子どもの教育環境を作っているのは大人だが、大人の都合によって子どもたちの教育環境が悪くなるばかり。第3章で公立の小中一貫校ができたことによる制度疲弊ともいえる現場を追う。

2016年4月に改正学校教育法が施行されると、小・中9年間の義務教育を一貫して行う新たな学校の種類となる「義務教育学校」の設置が可能となった。文部科学省の「学校基本調査」によれば、公立の義務教育学校は制度ができた2016年度に22校だったものが2024年度には232校へと増加している。小学校から中学校に移った時のギャップを解消するなどのメリットもあるが、小中一貫校となって大規模化することや小学生のうちに“早期教育”が取り入れられるデメリットが大きく、見過ごせない。

小中一貫校では5年生から中学スタイルをとるケースが少なくない。授業時間は小学生は1コマ45分だが、小中一貫校の多くで5年生からは中学生として1コマ50分で進められ、教科担任制が導入される。部活や生徒会も始まる。小学生の最高学年が4年生とされ、5年生以降は“早期教育”が実施される。小学校教員が5〜6年生を受け持つと中学スタイルに組み込まれるため、負担が重くなる。

いつしか都内の教員の間では、中高一貫校のある特定の地区への異動が「島送り」「服役中」と揶揄されるようになった。

「義務教育学校」の増加による“小学校”の消失を含め、小学校がなくなることは小学生から小学生らしさを奪い、教員からもやりがいを奪っている。政治家が自身の功績を得るために“教育改革”を行い、学力テストの結果ばかりを重んじるあまり、教員にとっても「学校がつまらない」ものとなっている。

教育の質を問うには教員の労働環境の問題は無視できない。なかでも若手の早期離職は深刻で、教壇を降りたまま公教育の世界に戻らないことが人材不足に拍車をかけている。

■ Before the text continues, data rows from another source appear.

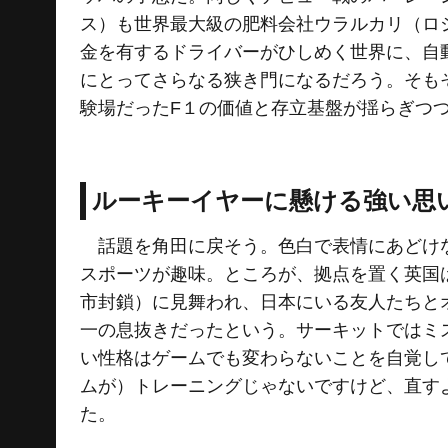
ス）も世界最大級の肥料会社ウラルカリ（ロ
金を有するドライバーがひしめく世界に、自
にとってさらなる狭き門になるだろう。そも
験場だったF１の価値と存立基盤が揺らぎつ
ルーキーイヤーに懸ける強い思
話題を角田に戻そう。色白で表情にあどけな
スポーツが趣味。ところが、拠点を置く英国
市封鎖）に見舞われ、日本にいる友人たちと
一の息抜きだったという。サーキットではミ
い性格はゲームでも変わらないことを自覚し
ムが）トレーニングじゃないですけど、直す
た。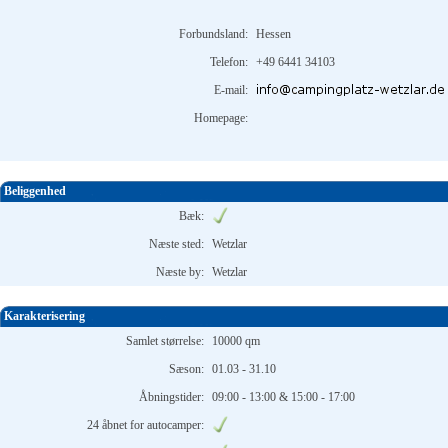
Forbundsland:
Hessen
Telefon:
+49 6441 34103
E-mail:
Homepage:
Beliggenhed
Bæk:
Næste sted:
Wetzlar
Næste by:
Wetzlar
Karakterisering
Samlet størrelse:
10000 qm
Sæson:
01.03 - 31.10
Åbningstider:
09:00 - 13:00 & 15:00 - 17:00
24 åbnet for autocamper: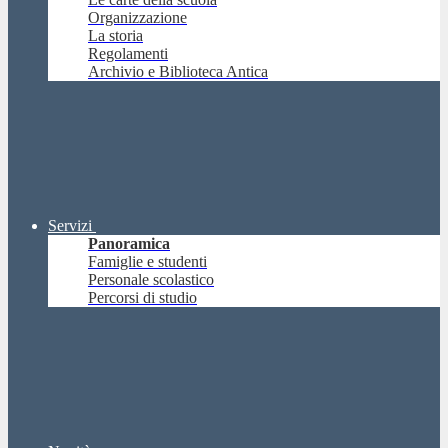
Organizzazione
La storia
Regolamenti
Archivio e Biblioteca Antica
Servizi
Panoramica
Famiglie e studenti
Personale scolastico
Percorsi di studio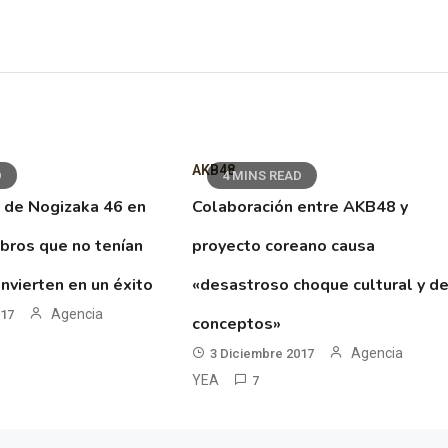
AKB48
D
4 MINS READ
 de Nogizaka 46 en
Colaboración entre AKB48 y
ibros que no tenían
proyecto coreano causa
nvierten en un éxito
«desastroso choque cultural y d
Agencia
017
conceptos»
Agencia
3 Diciembre 2017
YEA
7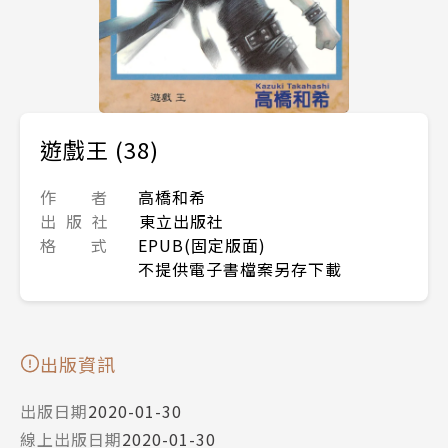
遊戲王 (38)
作 者
高橋和希
出 版 社
東立出版社
格 式
EPUB(固定版面)
不提供電子書檔案另存下載
出版資訊
出版日期
2020-01-30
線上出版日期
2020-01-30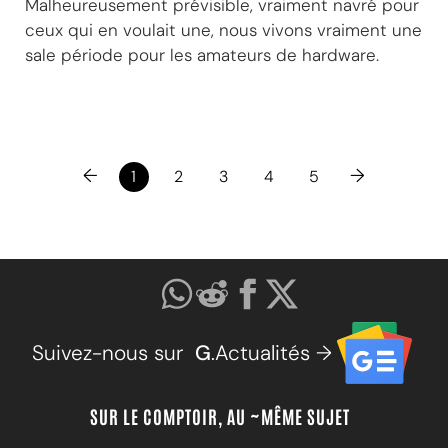
Malheureusement prévisible, vraiment navré pour
ceux qui en voulait une, nous vivons vraiment une
sale période pour les amateurs de hardware.
←
→
1
2
3
4
5
Suivez-nous sur
G
.Actualités →
SUR LE COMPTOIR, AU ~MÊME SUJET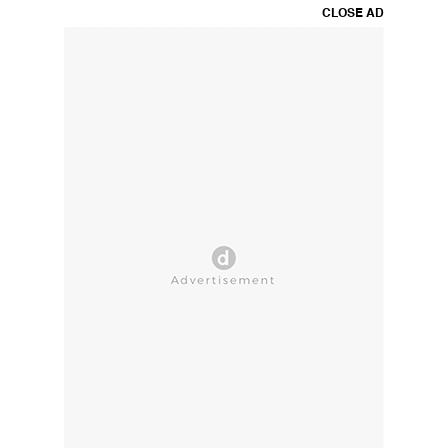
CLOSE AD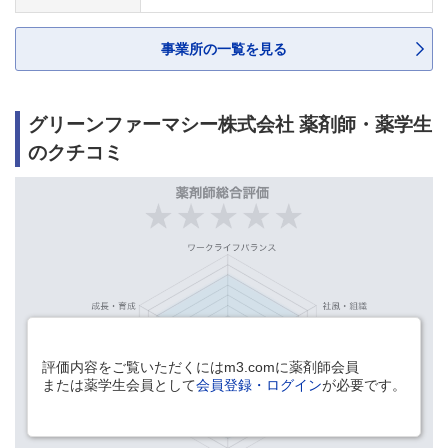
事業所の一覧を見る
グリーンファーマシー株式会社 薬剤師・薬学生
のクチコミ
評価内容をご覧いただくにはm3.comに薬剤師会員
または薬学生会員として
会員登録・ログイン
が必要です。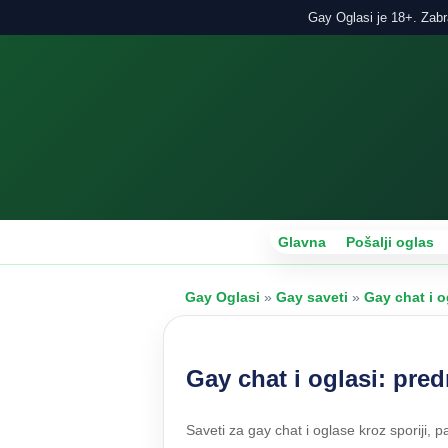
Gay Oglasi je 18+. Zabra
Glavna
Pošalji oglas
Gay Oglasi
»
Gay saveti
»
Gay chat i o
Gay chat i oglasi: pre
Saveti za gay chat i oglase kroz sporiji, pa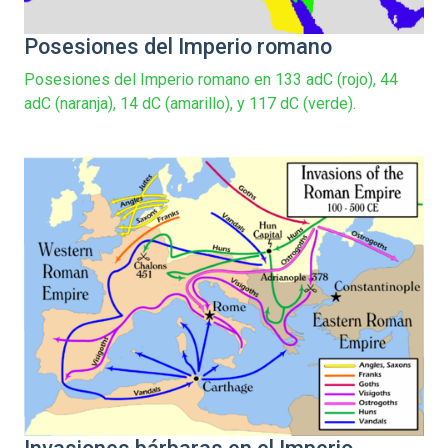
Posesiones del Imperio romano
Posesiones del Imperio romano en 133 adC (rojo), 44
adC (naranja), 14 dC (amarillo), y 117 dC (verde).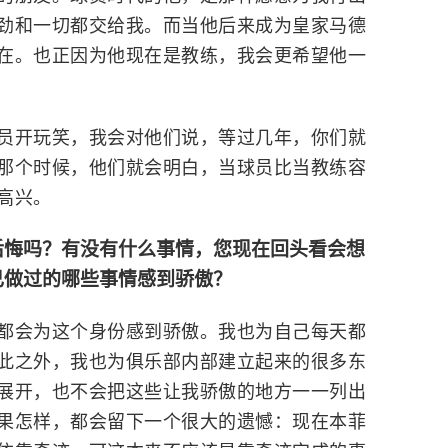
劲和一切都交给我。而当他后来成为皇家马德
在。也正因为他现在是教练，我会更希望他一
员开玩笑，我会对他们说，等过几年，你们就
那个时候，他们就会明白，当球员比当教练容
高兴。
后悔吗？有没有什么事情，您现在回头看会想
己做过的哪些事情感到骄傲？
都会为这个身份感到骄傲。我也为自己每天都
此之外，我也为俱乐部内部建立起来的很多东
展开，也不会把这些让我骄傲的地方一一列出
果怎样，都会留下一个很大的遗憾：现在本菲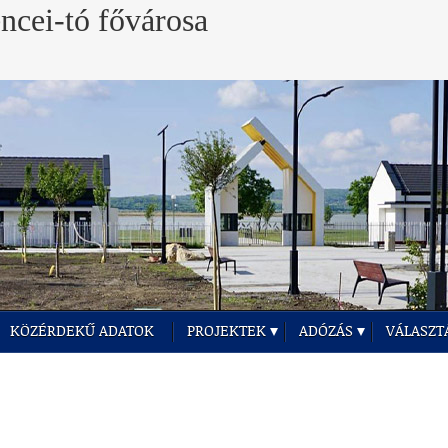
KÖZÉRDEKŰ ADATOK
PROJEKTEK
ADÓZÁS
VÁLASZT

第4章では改めて、教員が置かれる教室や学校の現実を見る。そして、柔軟な学級運営をしようと奮闘し「教育の自由」を実践する教育現場を紹介する。義務教育の小中学校で、もしいい学校と巡り合わなかったとしても、やり直しはいくらでもきく。工業高校に入って初めて勉強の楽しさを知る生徒が多く存在し、工業高校に公教育が目指すべきヒントがありそうだ。小学校教育はいわゆる「いい学校、いい会社」に入るためにあるわけでない。学ぶ楽しさを知ることが質の高い教育であるはずが、それが叶わない。

私たちが忘れがちな、そして否定しがちな「子どもらしさ」とは何か、終章で問う。子どもが親や教員の言うことを素直に聞き、計画的に勉強してドリルを解き、大人が敷いたレールを歩く。それは、親にとっての安心でしかないのではないか。「遊んでいるのは時間の無駄だ」と、子どもが大人を真似て管理された中で失敗しないで生きていくことを求められがちだが、子どもにとってのWell Being(幸福であること)とは何なのか。

『ルポ保育格差』で記した「ほいくえん いきたくない せんせい、やさしくない……」の先の小学校で、「学校がつまらない」ものになっている。子どもたちが「学校がつまらない」と拒絶する現実を考える。